The dollar index (DXY00) rose 0.15% today, buoyed by safe‑haven demand amid escalating hostilities between the United States and Iran following weekend exchanges of attacks. Weakness in equity markets also increased demand for the greenback. Moreover, a 4% surge in crude oil prices lifted inflation expectations and may prompt the Federal Reserve to tighten monetary policy, further supporting the dollar. President Trump’s announcement that the United States is reinstating the Iranian blockade and halting Iranian vessels from using the Strait of Hormuz added to the upward pressure on the greenback.
Over the weekend, the United States launched fresh missile strikes against Iran, hitting Iranian air‑defense systems, coastal radar sites, and missile and drone infrastructure. In retaliation, Iran fired missiles and drones at locations in Jordan, Bahrain, Kuwait, and Qatar, and targeted two vessels transiting the Strait of Hormuz.
The swaps market is pricing a 35% probability of a 25‑basis‑point rate hike at the upcoming FOMC meeting on July 28‑29.
EUR/USD fell to a one‑week low, slipping 0.12%, as the strong dollar weighs on the euro. The euro is also pressured by today’s 4% jump in crude oil prices, which is adverse for the Eurozone economy given its reliance on imported energy.
Analysts are assigning a 14% chance that the European Central Bank will raise rates by 25 basis points at its July 23 meeting.
USD/JPY rose 0.39% today. The yen is weakening against the dollar after Reuters reported that Japan has no plans to alter the Government Pension Investment Fund’s asset allocation. The yen’s recent rally, sparked by speculation that the $1.8 trillion GPIF might shift assets domestically, has been tempered by the oil price surge, which negatively impacts Japan’s import‑dependent economy.

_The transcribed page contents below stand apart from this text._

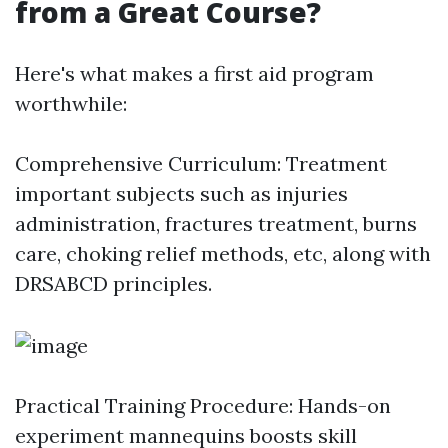
from a Great Course?
Here's what makes a first aid program
worthwhile:
Comprehensive Curriculum: Treatment
important subjects such as injuries
administration, fractures treatment, burns
care, choking relief methods, etc, along with
DRSABCD principles.
Practical Training Procedure: Hands-on
experiment mannequins boosts skill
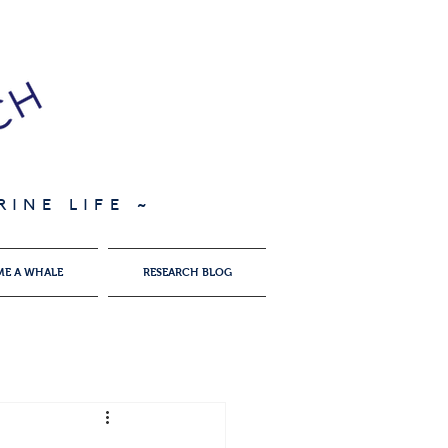
INE LIFE ~
ME A WHALE
RESEARCH BLOG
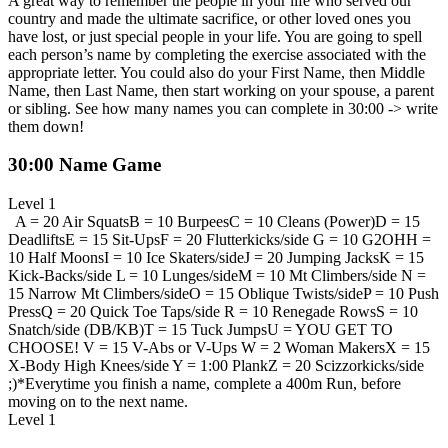
A great way to remember the people in your life who served our
country and made the ultimate sacrifice, or other loved ones you
have lost, or just special people in your life. You are going to spell
each person’s name by completing the exercise associated with the
appropriate letter. You could also do your First Name, then Middle
Name, then Last Name, then start working on your spouse, a parent
or sibling. See how many names you can complete in 30:00 -> write
them down!
30:00 Name Game
Level 1
A = 20 Air Squats
B = 10 Burpees
C = 10 Cleans (Power)
D = 15
Deadlifts
E = 15 Sit-Ups
F = 20 Flutterkicks/side
G = 10 G2OH
H =
10 Half Moons
I = 10 Ice Skaters/side
J = 20 Jumping Jacks
K = 15
Kick-Backs/side
L = 10 Lunges/side
M = 10 Mt Climbers/side
N =
15 Narrow Mt Climbers/side
O = 15 Oblique Twists/side
P = 10 Push
Press
Q = 20 Quick Toe Taps/side
R = 10 Renegade Rows
S = 10
Snatch/side (DB/KB)
T = 15 Tuck Jumps
U = YOU GET TO
CHOOSE!
V = 15 V-Abs or V-Ups
W = 2 Woman Makers
X = 15
X-Body High Knees/side
Y = 1:00 Plank
Z = 20 Scizzorkicks/side
;)
*Everytime you finish a name, complete a 400m Run, before
moving on to the next name.
Level 1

Japanese authorities face a high risk of intervening in currency markets to support the yen, which remains above 160 per dollar—a 39‑year low. Past interventions have occurred whenever the yen crossed this threshold.

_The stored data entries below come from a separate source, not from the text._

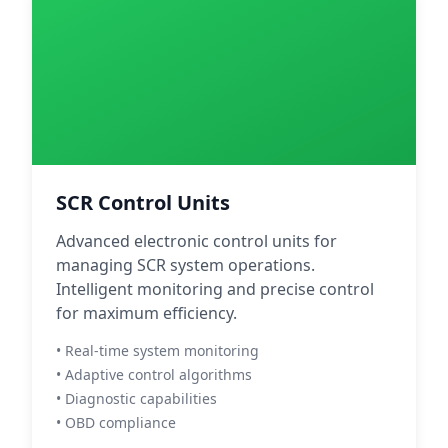
SCR Control Units
Advanced electronic control units for
managing SCR system operations.
Intelligent monitoring and precise control
for maximum efficiency.
• Real-time system monitoring
• Adaptive control algorithms
• Diagnostic capabilities
• OBD compliance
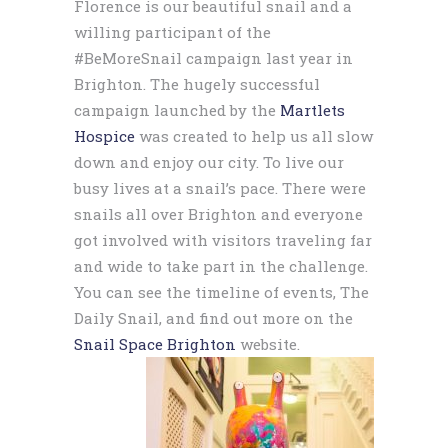
Florence is our beautiful snail and a
willing participant of the
#BeMoreSnail campaign last year in
Brighton. The hugely successful
campaign launched by the
Martlets
Hospice
was created to help us all slow
down and enjoy our city. To live our
busy lives at a snail’s pace. There were
snails all over Brighton and everyone
got involved with visitors traveling far
and wide to take part in the challenge.
You can see the timeline of events, The
Daily Snail, and find out more on the
Snail Space Brighton
website.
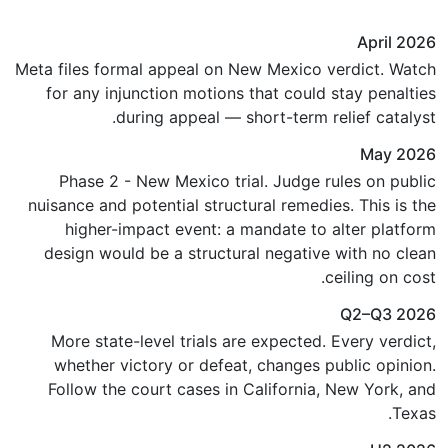
April 2026
Meta files formal appeal on New Mexico verdict. Watch
for any injunction motions that could stay penalties
during appeal — short-term relief catalyst.
May 2026
Phase 2 - New Mexico trial. Judge rules on public
nuisance and potential structural remedies. This is the
higher-impact event: a mandate to alter platform
design would be a structural negative with no clean
ceiling on cost.
Q2–Q3 2026
More state-level trials are expected. Every verdict,
whether victory or defeat, changes public opinion.
Follow the court cases in California, New York, and
Texas.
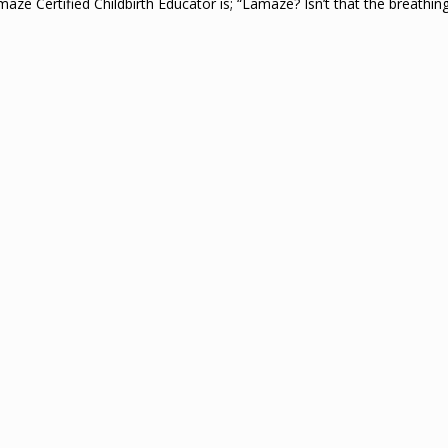
ze Certified Childbirth Educator is; “Lamaze? Isn’t that the breathi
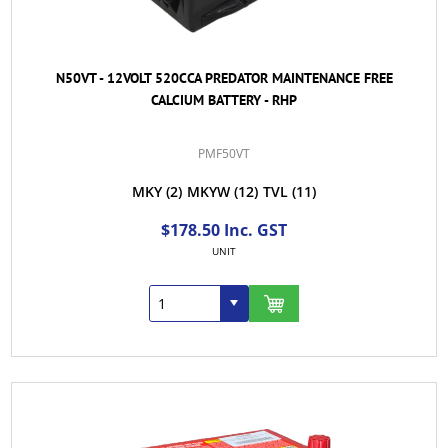
N50VT - 12VOLT 520CCA PREDATOR MAINTENANCE FREE
CALCIUM BATTERY - RHP
PMF50VT
MKY
(2)
MKYW
(12)
TVL
(11)
$178.50 Inc. GST
UNIT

The market is currently assigning a 2% chance of a 25‑basis‑point rate hike by the Bank of Japan at its upcoming meeting on July 31.
August COMEX gold (GCQ26) fell 69.20 points (-1.68%), and September COMEX silver (SIU26) dropped 1.695 points (-2.82%).

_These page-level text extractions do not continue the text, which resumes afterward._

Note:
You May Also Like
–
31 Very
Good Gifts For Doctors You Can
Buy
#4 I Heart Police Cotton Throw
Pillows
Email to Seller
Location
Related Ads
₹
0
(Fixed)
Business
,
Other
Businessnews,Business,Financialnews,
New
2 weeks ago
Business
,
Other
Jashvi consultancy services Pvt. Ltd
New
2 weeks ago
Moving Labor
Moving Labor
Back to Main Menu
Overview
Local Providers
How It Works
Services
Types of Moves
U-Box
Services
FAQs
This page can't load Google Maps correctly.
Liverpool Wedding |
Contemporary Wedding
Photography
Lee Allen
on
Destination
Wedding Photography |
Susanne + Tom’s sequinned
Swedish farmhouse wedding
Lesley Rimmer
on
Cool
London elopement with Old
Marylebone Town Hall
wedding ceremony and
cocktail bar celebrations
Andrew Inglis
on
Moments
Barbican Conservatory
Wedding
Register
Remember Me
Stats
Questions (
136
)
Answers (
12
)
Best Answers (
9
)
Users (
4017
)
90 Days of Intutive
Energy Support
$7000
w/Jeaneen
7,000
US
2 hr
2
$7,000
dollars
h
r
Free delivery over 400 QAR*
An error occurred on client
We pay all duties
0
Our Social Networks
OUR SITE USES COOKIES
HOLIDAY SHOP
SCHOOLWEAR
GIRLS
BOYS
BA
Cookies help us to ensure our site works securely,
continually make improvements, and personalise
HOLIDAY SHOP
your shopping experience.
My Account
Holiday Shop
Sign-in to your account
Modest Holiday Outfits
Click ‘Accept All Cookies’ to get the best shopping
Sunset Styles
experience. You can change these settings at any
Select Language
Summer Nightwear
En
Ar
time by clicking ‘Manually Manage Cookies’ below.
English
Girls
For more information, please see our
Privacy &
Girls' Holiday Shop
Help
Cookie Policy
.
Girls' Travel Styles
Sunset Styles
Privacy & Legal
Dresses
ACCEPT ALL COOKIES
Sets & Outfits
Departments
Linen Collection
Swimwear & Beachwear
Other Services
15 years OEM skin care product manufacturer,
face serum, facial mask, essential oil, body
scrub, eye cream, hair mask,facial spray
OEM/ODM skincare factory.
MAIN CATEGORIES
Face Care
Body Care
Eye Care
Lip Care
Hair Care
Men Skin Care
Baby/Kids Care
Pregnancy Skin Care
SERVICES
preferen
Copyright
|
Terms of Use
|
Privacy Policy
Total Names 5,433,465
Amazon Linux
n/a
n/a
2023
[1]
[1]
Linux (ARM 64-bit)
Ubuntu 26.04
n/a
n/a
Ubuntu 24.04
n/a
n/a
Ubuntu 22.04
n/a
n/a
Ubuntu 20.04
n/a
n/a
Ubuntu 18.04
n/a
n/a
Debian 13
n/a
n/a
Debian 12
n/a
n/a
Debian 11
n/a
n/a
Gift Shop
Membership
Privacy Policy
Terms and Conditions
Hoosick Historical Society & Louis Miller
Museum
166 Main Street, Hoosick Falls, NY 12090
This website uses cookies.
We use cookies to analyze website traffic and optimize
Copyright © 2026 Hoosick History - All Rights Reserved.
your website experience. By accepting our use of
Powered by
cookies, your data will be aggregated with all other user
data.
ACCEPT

Precious metals declined sharply as crude oil prices surged, driven by the US‑Iran military exchange that lifted inflation expectations and may prompt global central banks to tighten policy, a bearish factor for gold and silver. Higher bond yields also weigh on precious metals, although a modest safe‑haven demand emerged amid today’s equity market weakness.
Recent fund outflows have been bearish for metal prices, with gold ETF holdings hitting a nine‑month low after peaking at a three‑year high in February, and silver ETF holdings reaching an eleven‑month low following their December peak.
Strong central bank buying continues to support gold, as China’s People’s Bank of China increased its reserves by 320,000 ounces in May, bringing total holdings to 74.96 million troy ounces—the largest monthly gain in 17 months and the nineteenth consecutive month of PBOC gold accumulation.